Preocupação social sensata não é limitar o máximo que alguém pode ganhar, mas sim maximizar o que recebe o mais desfavorecido
Multiplicam-se as movimentações para conquistar o direito de gerir património alheio. A vários anos de distância, sugerem-se nomes para a presidência da Câmara do Porto, transformada em assunto nacional por causa da corrida perdida da Red Bull; os meios regionalistas nortenhos animam-se com a esperança de que um novo partido, ele sim diferente dos outros, conquiste um nível de governo local; até um respeitado bispo, num entusiasmo reivindicativo, reclama 20% do salário de uma classe profissional muito desacreditada.

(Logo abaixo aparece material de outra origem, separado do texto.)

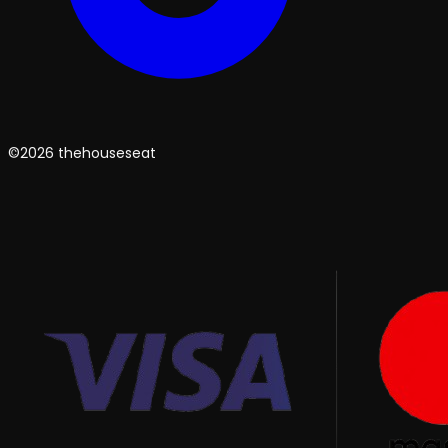
©2026 thehouseseat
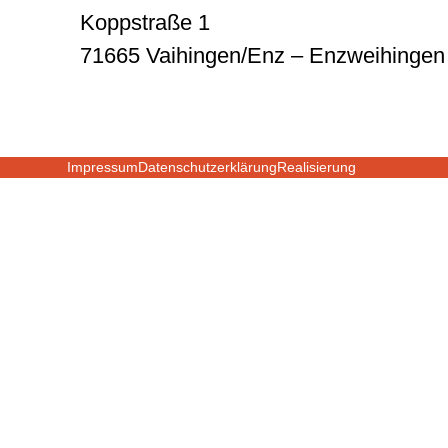
Koppstraße 1
71665 Vaihingen/Enz – Enzweihingen
Impressum
Datenschutzerklärung
Realisierung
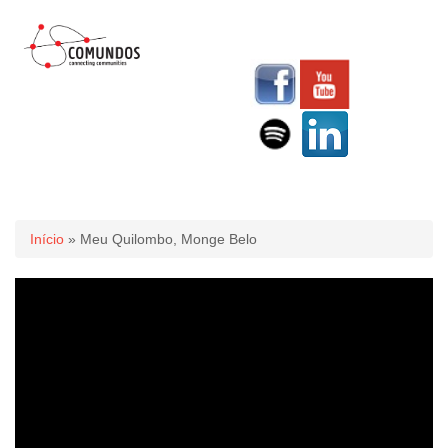
Você está aqui
Início
» Meu Quilombo, Monge Belo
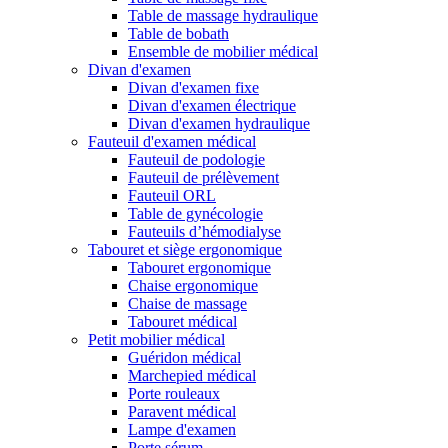
Table de massage hydraulique
Table de bobath
Ensemble de mobilier médical
Divan d'examen
Divan d'examen fixe
Divan d'examen électrique
Divan d'examen hydraulique
Fauteuil d'examen médical
Fauteuil de podologie
Fauteuil de prélèvement
Fauteuil ORL
Table de gynécologie
Fauteuils d’hémodialyse
Tabouret et siège ergonomique
Tabouret ergonomique
Chaise ergonomique
Chaise de massage
Tabouret médical
Petit mobilier médical
Guéridon médical
Marchepied médical
Porte rouleaux
Paravent médical
Lampe d'examen
Porte sérum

Comum a tudo isto é o esquecimento da acção individual a nível privado, empurrando os problemas para os recursos do Estado ou de outrem. Custa-me debater candidaturas a funções públicas sem pensar no projecto em que aí se deverá trabalhar. Custa-me ver um potencial partido esgotar a sua missão na exigência de uma reorganização territorial, quando esse objectivo poderia ser defendido transversalmente dentro das várias forças políticas já existentes. Custa-me “confiscar” 20% seja lá do que for aos políticos, e não também aos engenheiros, aos advogados, aos pescadores, aos membros do clero, ou até aos falsos recibos verdes que Serralves agora acabou por reconhecer. Preocupação social sensata não é limitar o máximo que alguém pode ganhar, mas sim maximizar o que recebe o mais desfavorecido.

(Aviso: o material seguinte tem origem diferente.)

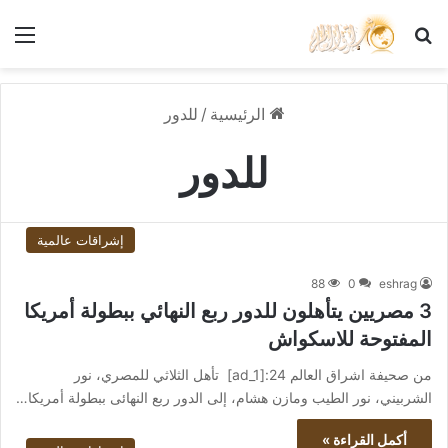
بحث عن
الق
الرئيسية
/
للدور
للدور
إشراقات عالمية
88
0
eshrag
3 مصريين يتأهلون للدور ربع النهائي ببطولة أمريكا
المفتوحة للاسكواش
من صحيفة اشراق العالم 24:[ad_1] تأهل الثلاثي للمصري، نور
الشربيني، نور الطيب ومازن هشام، إلى الدور ربع النهائى ببطولة أمريكا…
أكمل القراءة »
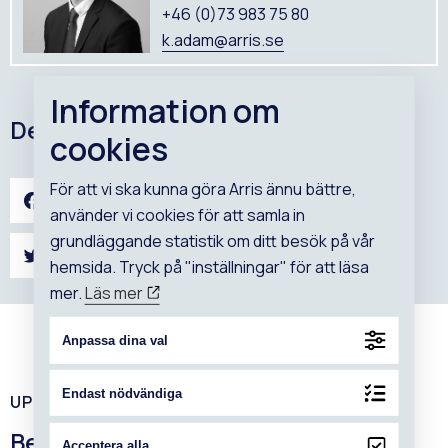
+46 (0)73 983 75 80
k.adam@arris.se
Information om
Dela projektet på sociala medier
cookies
För att vi ska kunna göra Arris ännu bättre,
FACEBOOK
LINKEDIN
använder vi cookies för att samla in
grundläggande statistik om ditt besök på vår
TWITTER
EMAIL
hemsida. Tryck på "inställningar" för att läsa
mer.
Läs mer
Anpassa dina val
Endast nödvändiga
UPPTÄCK VÅRA PROJEKT
Beviset på vår expertis är lyckade
Acceptera alla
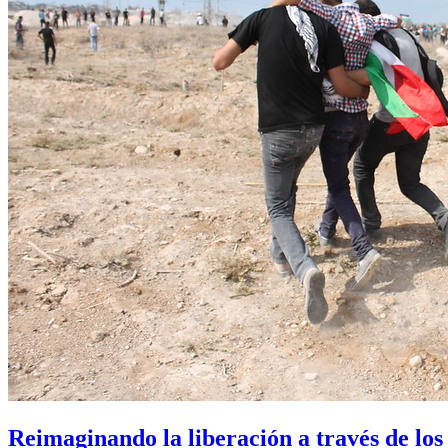
Reimaginando la liberación a través de lo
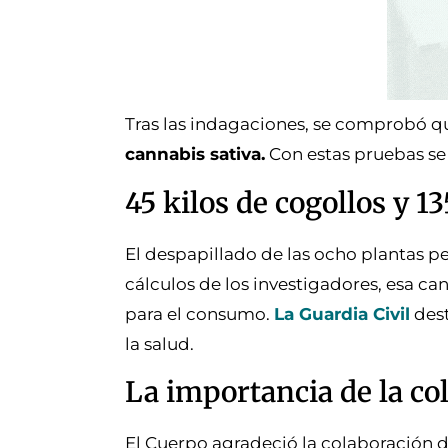
Tras las indagaciones, se comprobó 
cannabis sativa.
Con estas pruebas se p
45 kilos de cogollos y 1
El despapillado de las ocho plantas 
cálculos de los investigadores, esa ca
para el consumo.
La Guardia Civil
dest
la salud.
La importancia de la c
El Cuerpo agradeció la colaboración de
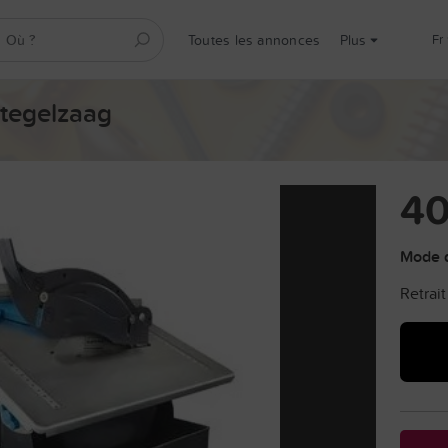
Toutes les annonces
Plus
fr
 tegelzaag
40
Mode d
Retrait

Eis um exemplo, não inédito, de uma reunião de esforços que só depende da vontade dos intervenientes: criar um fundo privado de gestão de arrendamentos que vença a relutância dos proprietários em passarem a ser senhorios, garantindo-lhes uma receita segura (mesmo que não muito alta) e isolando-os das imperfeições do sistema de justiça. Vamos acabar por descobrir que, apesar de tudo, ainda temos dinheiro a mais e só quando o perdermos não restará outro remédio senão sermos racionais.